Komunikasi emosional dengan penonton tetap terjadi tatakala kalap, ekpresi simbolik penonton kerapkali ditunjukkan dengan berbagai atraksi seperti mengoyak, bersiul, dan saling kerjar mengejar. Inilah bagian dari pertunjukkan yang sangat menarik. Ekpresi komunikasi melalui gerak tubuh antara penonton dan penari jaranan kepang mampu menjelmakan pertunjukkan jaranan kepang dor sebagai media tolong menolong, wayuh roso, dan manifestasi keguyupan masyarakat pedesaan. Tatkala masa kalab usai, para penari jaranan memperoleh kembali masa kesadarannya. Lantas pawang dibantu oleh beberapa nayogo jaranan kepang mengumpulkan jaran kepang yang telah dipakai atraksi ditengah arena permainan. Dengan komat kamit, pawang membaca mantra sambil mengucapkan rasa terima kasih kepada Sang Hyang atas berbagai pertolongannya kepada umat manusia melalui tenaga magis yang tersalur pada tubuh penari, sambil sesekali nayogo lainnya melecutkan cambuk sebagai tanda berakhirnya manjinge kekuatan gaib tersebut. Tak lupa pula pawang mengucapkan salam perpisahan sabagai tanda berakkhirnya atrakasi jaranan kepang dor kepada seluruh pengunjung, ucapan terima kasih paling pokok ia sampaikan Yang Maha Kuasa sebab pertunjukkan jaranan kepang yang langsungkan berjalan dengan lancar tanpa ada rintangan apapun. Kini kendali dan kuasa berganti dari tangan pawang beralih ke si pengendang. Pengendang dengan sigap mengalunkan dan mengatur irama musik perpisahan pula.
Jaranan Versus Islam
Banyak ulama muslim yang ikut berpandangan dalam kesenian jaranan kepang. Hal yang begitu tegas dan jelas mengenai kesenian jaranan kepang diungkapkan oleh Kyai Farihin, Ketua Dewan Syuro NU Kabupetan Malang. Beliau menyatakan kesenian Jaranan Kepang Dor itu termasuk jenis kesenian yang syirik, dan menyekutukan Alloh SWT. Ada dua hal yang menyebabkan kesenian itu menjadi syirik, pertama ; kesenian itu menggunakan peralatan musik berupa kendang, dan suling yang didalam kitab kitab fiqih masuk dalam kategori alat alat malahi, yaitu alat alat musik yang dapat atau memiliki kecenderungan untuk dapat melupakan Alloh SWT. Kedua; kesenian itu mempersembahkan sebuah kejadian yang syarat dengan daya magis jin dan syaitan berupa sihir. Ini terlihat ketika para penari jaran kepang dor seringkali kesurupan, atau mengundang jin, atau syaitan untuk membantu dalam pertunjukkan itu supaya dapat tampil lebih atraktif.

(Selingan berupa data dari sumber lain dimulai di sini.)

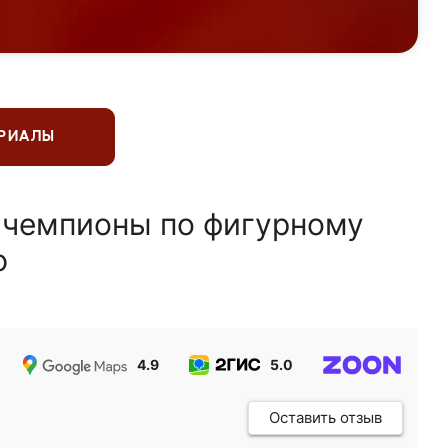
ЕРИАЛЫ
 чемпионы по фигурному
ю
4.9
5.0
5.0
Оставить отзыв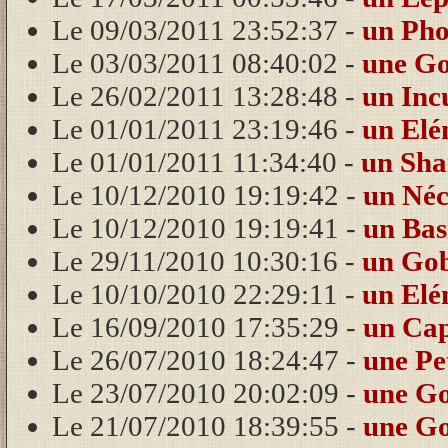
Le 09/03/2011 23:52:37 -
un Ph
Le 03/03/2011 08:40:02 -
une Go
Le 26/02/2011 13:28:48 -
un Inc
Le 01/01/2011 23:19:46 -
un Elé
Le 01/01/2011 11:34:40 -
un Sha
Le 10/12/2010 19:19:42 -
un Né
Le 10/12/2010 19:19:41 -
un Bas
Le 29/11/2010 10:30:16 -
un Go
Le 10/10/2010 22:29:11 -
un Elé
Le 16/09/2010 17:35:29 -
un Ca
Le 26/07/2010 18:24:47 -
une Pe
Le 23/07/2010 20:02:09 -
une G
Le 21/07/2010 18:39:55 -
une G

Tatkala ditanya, mengenai Sunan Kalijogo yang menggunakan banyak alat alat musik Jawa. Pengasuh pondok pesantren salaf ini dengan cekatan menjawab; “Kenapa jaman Wali Songo, terutama Sunan Kalijaga banyak menggunakan alat alat musik seperti kendang dan suling untuk menyebarkan ajaran Islam? Sebab pada masa Walisongo kondisi tanah Jawa belumlah seperti sekarang ini, waktu itu tanah Jawa masih banyak yang belum menjadi muslim, sehingga kondisi yang mendesak waktu itu memungkinkan para auliya’ untuk menggunakan alat alat musik itu sebagai sarana dakwah atau menyebarkan ajaran Islam”, jawabnya.

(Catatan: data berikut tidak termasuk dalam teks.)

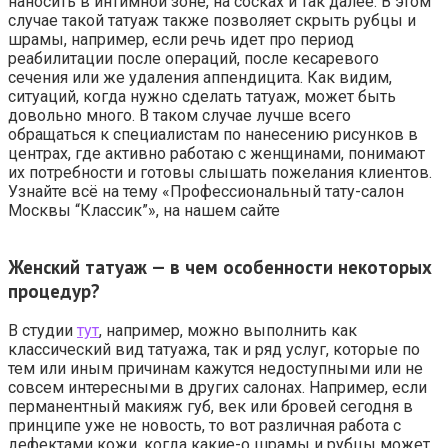
наносить в интимной зоне, на сосках и так далее. В этом
случае такой татуаж также позволяет скрыть рубцы и
шрамы, например, если речь идет про период
реабилитации после операций, после кесаревого
сечения или же удаления аппендицита. Как видим,
ситуаций, когда нужно сделать татуаж, может быть
довольно много. В таком случае лучше всего
обращаться к специалистам по нанесению рисунков в
центрах, где активно работаю с женщинами, понимают
их потребности и готовы слышать пожелания клиентов.
Узнайте всё на тему «Профессиональный тату-салон
Москвы “Классик”», на нашем сайте
Женский татуаж — в чем особенности некоторых
процедур?
В студии
тут
, например, можно выполнить как
классический вид татуажа, так и ряд услуг, которые по
тем или иным причинам кажутся недоступными или не
совсем интересными в других салонах. Например, если
перманентный макияж губ, век или бровей сегодня в
принципе уже не новость, то вот различная работа с
дефектами кожи, когда какие-о шрамы и рубцы может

“Saya, selaku Dewan Syuro NU di Kabupaten Malang harus menganjurkan para pelaku kesenian jaranan kepang dor untuk meninggalkan kesenian semacam itu sebab hanya akan membawa pada kekufuran. Perlu dicatat, jaranan kepang dor yang hanya untuk hiburan saja itu haram, lebih lebih kalau diperuntukkan sebagai media ritualisme. Kalau toh memang ada pertujukkan jaranan kepang dor diseputar pesantren, maka kami akan menghimbau pihak kepolisian untuk mewaspadainya. Kami mengakui bahwa banyak kesenian tradisi, salah satunya jaranan kepang dor mendapatkan perlindungan dari pemerintah. Kami memang tak memiliki kewenangan untuk menghentikannya, namun hanya sebatas menghimbau. Kami sebagai umat Islam akan lebih mengintensifkan dakwah kepada mereka untuk memperoleh hidayah dari Alloh”, demikian Ungkap Kyai Farihin, dari Singosari, Malang.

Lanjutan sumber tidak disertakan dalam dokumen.